### Problem statement
Return every line below exactly as written.

:::

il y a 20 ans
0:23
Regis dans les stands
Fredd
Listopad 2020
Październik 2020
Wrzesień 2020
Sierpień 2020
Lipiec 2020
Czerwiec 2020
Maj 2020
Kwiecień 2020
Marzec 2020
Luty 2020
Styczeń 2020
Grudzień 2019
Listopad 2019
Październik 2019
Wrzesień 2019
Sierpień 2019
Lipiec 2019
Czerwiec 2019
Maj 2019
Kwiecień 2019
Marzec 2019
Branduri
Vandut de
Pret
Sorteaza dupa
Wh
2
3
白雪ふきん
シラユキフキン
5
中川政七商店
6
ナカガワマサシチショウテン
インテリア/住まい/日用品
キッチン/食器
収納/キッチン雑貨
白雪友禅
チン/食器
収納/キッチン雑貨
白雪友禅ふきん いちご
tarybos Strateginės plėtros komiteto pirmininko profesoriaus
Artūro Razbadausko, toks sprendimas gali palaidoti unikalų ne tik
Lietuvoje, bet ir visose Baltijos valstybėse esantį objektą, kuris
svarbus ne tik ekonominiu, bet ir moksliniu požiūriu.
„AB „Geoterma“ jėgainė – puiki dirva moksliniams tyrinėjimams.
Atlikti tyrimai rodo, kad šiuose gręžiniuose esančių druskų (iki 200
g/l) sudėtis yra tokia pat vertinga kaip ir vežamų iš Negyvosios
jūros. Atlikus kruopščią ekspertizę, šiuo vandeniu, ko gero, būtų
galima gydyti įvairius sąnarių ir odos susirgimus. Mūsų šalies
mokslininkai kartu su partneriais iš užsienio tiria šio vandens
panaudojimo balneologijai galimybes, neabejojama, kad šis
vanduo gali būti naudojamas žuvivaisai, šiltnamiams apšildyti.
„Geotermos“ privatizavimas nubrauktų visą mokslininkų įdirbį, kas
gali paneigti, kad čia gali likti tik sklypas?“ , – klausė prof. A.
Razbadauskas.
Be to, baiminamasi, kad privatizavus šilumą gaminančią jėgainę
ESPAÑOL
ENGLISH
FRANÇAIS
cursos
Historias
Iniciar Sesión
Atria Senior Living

:::

### Task solution
il y a 20 ans
0:23
Regis dans les stands
Fredd
Listopad 2020
Październik 2020
Wrzesień 2020
Sierpień 2020
Lipiec 2020
Czerwiec 2020
Maj 2020
Kwiecień 2020
Marzec 2020
Luty 2020
Styczeń 2020
Grudzień 2019
Listopad 2019
Październik 2019
Wrzesień 2019
Sierpień 2019
Lipiec 2019
Czerwiec 2019
Maj 2019
Kwiecień 2019
Marzec 2019
Branduri
Vandut de
Pret
Sorteaza dupa
Wh
2
3
白雪ふきん
シラユキフキン
5
中川政七商店
6
ナカガワマサシチショウテン
インテリア/住まい/日用品
キッチン/食器
収納/キッチン雑貨
白雪友禅
チン/食器
収納/キッチン雑貨
白雪友禅ふきん いちご
tarybos Strateginės plėtros komiteto pirmininko profesoriaus
Artūro Razbadausko, toks sprendimas gali palaidoti unikalų ne tik
Lietuvoje, bet ir visose Baltijos valstybėse esantį objektą, kuris
svarbus ne tik ekonominiu, bet ir moksliniu požiūriu.
„AB „Geoterma“ jėgainė – puiki dirva moksliniams tyrinėjimams.
Atlikti tyrimai rodo, kad šiuose gręžiniuose esančių druskų (iki 200
g/l) sudėtis yra tokia pat vertinga kaip ir vežamų iš Negyvosios
jūros. Atlikus kruopščią ekspertizę, šiuo vandeniu, ko gero, būtų
galima gydyti įvairius sąnarių ir odos susirgimus. Mūsų šalies
mokslininkai kartu su partneriais iš užsienio tiria šio vandens
panaudojimo balneologijai galimybes, neabejojama, kad šis
vanduo gali būti naudojamas žuvivaisai, šiltnamiams apšildyti.
„Geotermos“ privatizavimas nubrauktų visą mokslininkų įdirbį, kas
gali paneigti, kad čia gali likti tik sklypas?“ , – klausė prof. A.
Razbadauskas.
Be to, baiminamasi, kad privatizavus šilumą gaminančią jėgainę
ESPAÑOL
ENGLISH
FRANÇAIS
cursos
Historias
Iniciar Sesión
Atria Senior Living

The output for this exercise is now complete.